日本疫学会の一層の発展を願って


九州大学医学部名誉教授 廣畑 富雄


 日本疫学会が発足したのは,1991年,平成3年の1月である。この発足に関しては,多くの方々のご努力があったわけだが,中でも青木國雄先生の貢献が大きかった事は,皆の知るところであろう。以来10年有余の歳月が流れた。この時点で,初代の理事長を仰せつかったものとして,いくらか感想を書いてみたいと思う。もし会員の方々,とくに若い方々のご参考になれば幸いである。
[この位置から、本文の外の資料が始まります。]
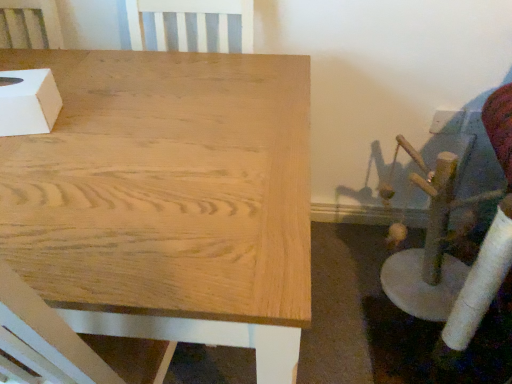 At what (x,y) coordinates should I click in order to perform the action: click on free space above natural wood table at center (from a real-world perspective). Please return your answer as a coordinate pair (x, y). The width and height of the screenshot is (512, 384). Looking at the image, I should click on (122, 125). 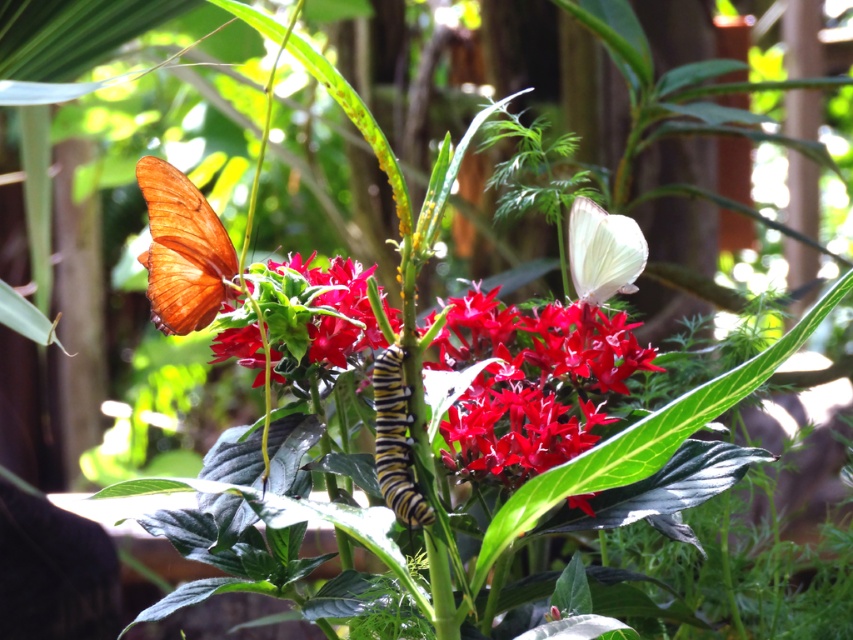 Identify the location of shiny orange butterfly at left. (183, 250).

Between point (195, 260) and point (403, 436), which one is positioned behind?

The point (195, 260) is more distant.

Find the location of a particular element. The image size is (853, 640). shiny orange butterfly at left is located at coordinates (183, 250).

From the picture: Does shiny orange butterfly at left have a lesser height compared to matte white butterfly at upper right?

No.

Who is more distant from viewer, (160, 272) or (595, 248)?

Positioned behind is point (595, 248).

Between point (148, 284) and point (570, 244), which one is positioned behind?

The point (570, 244) is more distant.

Locate an element on the screen. shiny orange butterfly at left is located at coordinates (183, 250).

Who is positioned more to the left, smooth glossy red flower at center or shiny orange butterfly at left?

shiny orange butterfly at left

Which is below, smooth glossy red flower at center or shiny orange butterfly at left?

smooth glossy red flower at center

Which is behind, point (322, 321) or point (213, 237)?

The point (213, 237) is more distant.

This screenshot has width=853, height=640. Identify the location of smooth glossy red flower at center. (529, 381). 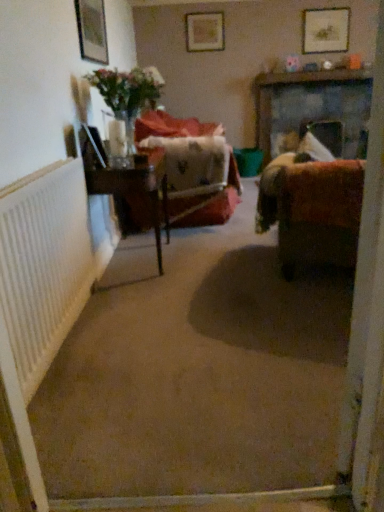 Question: Is translucent glass vase at upper left directly adjacent to wooden picture frame at upper right, marked as the third picture frame in a bottom-to-top arrangement?

Choices:
 (A) no
 (B) yes

Answer: (A)

Question: Is translucent glass vase at upper left positioned in front of wooden picture frame at upper right, which is counted as the first picture frame, starting from the right?

Choices:
 (A) no
 (B) yes

Answer: (B)

Question: From a real-world perspective, is translucent glass vase at upper left positioned under wooden picture frame at upper right, which appears as the 2th picture frame when viewed from the back, based on gravity?

Choices:
 (A) yes
 (B) no

Answer: (A)

Question: Is translucent glass vase at upper left at the left side of wooden picture frame at upper right, marked as the third picture frame in a bottom-to-top arrangement?

Choices:
 (A) no
 (B) yes

Answer: (B)

Question: Is translucent glass vase at upper left positioned with its back to wooden picture frame at upper right, which is counted as the first picture frame, starting from the right?

Choices:
 (A) yes
 (B) no

Answer: (B)

Question: From a real-world perspective, relative to wooden table at center, is velvet brown couch at right vertically above or below?

Choices:
 (A) above
 (B) below

Answer: (A)

Question: In terms of height, does velvet brown couch at right look taller or shorter compared to wooden table at center?

Choices:
 (A) tall
 (B) short

Answer: (A)

Question: Relative to wooden table at center, is velvet brown couch at right in front or behind?

Choices:
 (A) behind
 (B) front

Answer: (B)

Question: Considering the positions of velvet brown couch at right and wooden table at center in the image, is velvet brown couch at right wider or thinner than wooden table at center?

Choices:
 (A) thin
 (B) wide

Answer: (B)

Question: In the image, is wooden picture frame at upper right, which ranks as the second picture frame in front-to-back order, on the left side or the right side of translucent glass vase at left?

Choices:
 (A) right
 (B) left

Answer: (A)

Question: Is wooden picture frame at upper right, the first picture frame positioned from the top, wider or thinner than translucent glass vase at left?

Choices:
 (A) wide
 (B) thin

Answer: (B)

Question: From a real-world perspective, is wooden picture frame at upper right, the first picture frame positioned from the top, physically located above or below translucent glass vase at left?

Choices:
 (A) above
 (B) below

Answer: (A)

Question: Is point (344, 47) closer or farther from the camera than point (134, 146)?

Choices:
 (A) closer
 (B) farther

Answer: (B)

Question: In terms of height, does matte wooden picture frame at upper left, which ranks as the 3th picture frame in top-to-bottom order, look taller or shorter compared to white textured radiator at left?

Choices:
 (A) tall
 (B) short

Answer: (B)

Question: Looking at the image, does matte wooden picture frame at upper left, which is counted as the 1th picture frame, starting from the front, seem bigger or smaller compared to white textured radiator at left?

Choices:
 (A) big
 (B) small

Answer: (B) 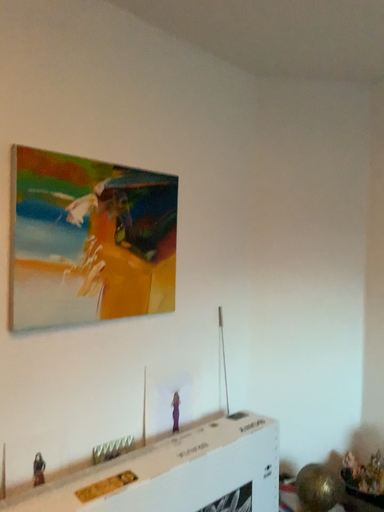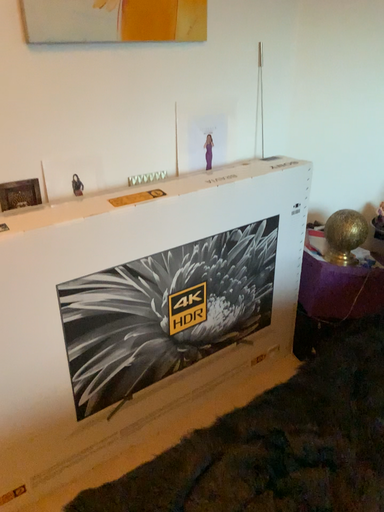 Question: How did the camera likely rotate when shooting the video?

Choices:
 (A) rotated downward
 (B) rotated upward

Answer: (A) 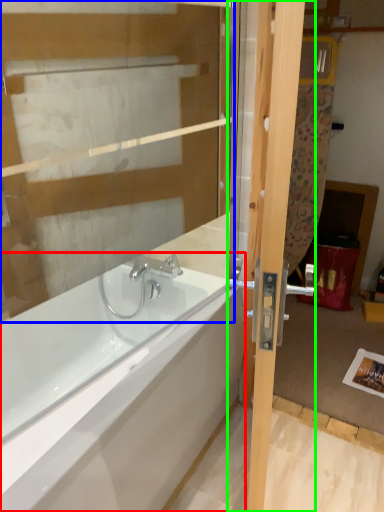 Question: Considering the real-world distances, which object is farthest from bathtub (highlighted by a red box)? glass door (highlighted by a blue box) or door (highlighted by a green box)?

Choices:
 (A) glass door
 (B) door

Answer: (A)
当初はJournal of Epidemiologyの充実が大きな課題

 この10年を顧みて,日本疫学会が順当な発展を遂げてきた事は,ありがたいし,非常に嬉しい事である。いま思い返してみると,私がお世話をしている間,生まれたばかりの日本疫学会という赤ん坊は,本当に皆さんのご協力で,順調に育って行ったと思う。1995年に,いわゆる定年制で役職から離れた時点を振り返ってみると,なにぶん発足して4年しか経っておらず,日本疫学会は順調な発育を遂げたとはいえ,問題がいろいろ残されていた。たとえば機関紙Journal of Epidemiologyの充実が,大きな問題であった。その後J.Epid.は,quarterlyからbimonthlyの発行になり,内容も充実し,Index Medicusにも収録されるようになった。日本医学会の分科会として,日本疫学会を認知してもらうことも,大きな懸案であった。これもやがて加盟が認められた。これらは当時の柳川洋,ついで田中平三理事長をはじめ,多くの方々のご努力よるもので,敬意を表したいと思う。

multi-disciplinaryな学会へ

 私が学会のお世話をする立場で希望していたことの一つは,日本疫学会が,多方面の分野の人を取り込み,真にmulti-disciplinaryな学会になる事であった。疫学的研究には,多方面の方の協力が必要である。発足時には,主として衛生・公衆衛生の方々を基盤とするものの,多分野の方々,とくに臨床サイドの参加を望んでいた。いま日本疫学会ニュースレターの第1号(1992年12月)を読み返してみると,当時の国立循環器病センター,尾前照雄総長の,日本疫学会発足を祝った言葉がある。その書き出しを引用してみたい。 「私は日本疫学会の誕生を,心から喜んでいるものの一人である。私はかねてから,日本の臨床医学の大きな弱点の一つは,その中に疫学的思考の取り入れられ方が少ない,という点にあると思ってきた----」 心ある臨床の方々は,疫学の重要性を強く認識しているものと思う。臨床サイドの参加は,残念ながら私の在任期間も満足すべきものではなかったし,多分現在でもそうであろうと思う。臨床疫学は,ご承知のように,Evidence Based Medicineの名のもとにここ10年で大展開をみせた。現在の日本の臨床医学は,その全分野で,EBMなくしては成り立たない状態になった。日本疫学会の今後を考えると,いろいろ難しい点はあるものの,今後一層多方面の方の参加,臨床サイドを含め,多方面の方の参加が望まれる。

わが国で疫学を更に認知させることが重要

 ご承知のように,疫学は実証主義を重んじる英米で大きな発展を遂げた。ドイツ医学,メカニズムを重視するドイツ医学の流れをくむわが国では,とかく疎んぜられる傾向にある。わが国で近代疫学の先駆者といえば,明治の初め,ビタミンB1同定の遙か前に,脚気の予防に大成功を収めた高木兼寛先生であろう。その背景には同先生が,海軍軍医として,若くして英国流の医学教育を受けた事実がある。たまたま最近NCIをたずね,疫学部門のdirector,Dr. Fraumeniに会う機会があった。昔机を並べて勉強した仲間である。彼のNCIの疫学部門に,200人のstaffがおり,うち100人はprofessionalで,年間の予算は80million dollars,日本円で約100億円だという。Epidemiology monitorというcirculationがある。それに私は若干関わっているが,毎号疫学者に対する求人が,数え切れないぐらい掲載されている。わが国で疫学を,学問の世界で,また一般社会にもより認知させ,その評価をより高め,さらなる発展を図るのは,疫学者にとり,また日本疫学会にとり,非常に重要な事と思われる。